# Task details
Nothing but an exact reproduction of the records, pictures excluded, should be returned.

** Opening Records shown block **

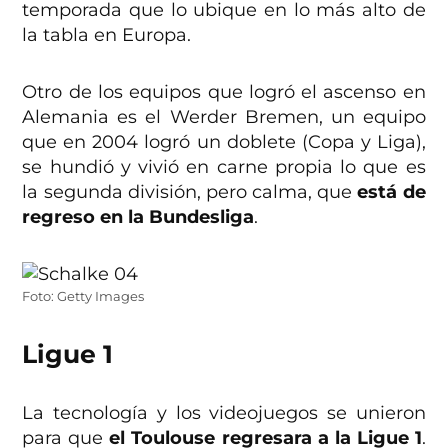
temporada que lo ubique en lo más alto de
la tabla en Europa.
Otro de los equipos que logró el ascenso en
Alemania es el Werder Bremen, un equipo
que en 2004 logró un doblete (Copa y Liga),
se hundió y vivió en carne propia lo que es
la segunda división, pero calma, que
está de
regreso en la Bundesliga
.
Foto: Getty Images
Ligue 1
La tecnología y los videojuegos se unieron
para que
el Toulouse regresara a la Ligue 1
.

** Closing Records shown block **

# Written response
temporada que lo ubique en lo más alto de
la tabla en Europa.
Otro de los equipos que logró el ascenso en
Alemania es el Werder Bremen, un equipo
que en 2004 logró un doblete (Copa y Liga),
se hundió y vivió en carne propia lo que es
la segunda división, pero calma, que
está de
regreso en la Bundesliga
.
Foto: Getty Images
Ligue 1
La tecnología y los videojuegos se unieron
para que
el Toulouse regresara a la Ligue 1
.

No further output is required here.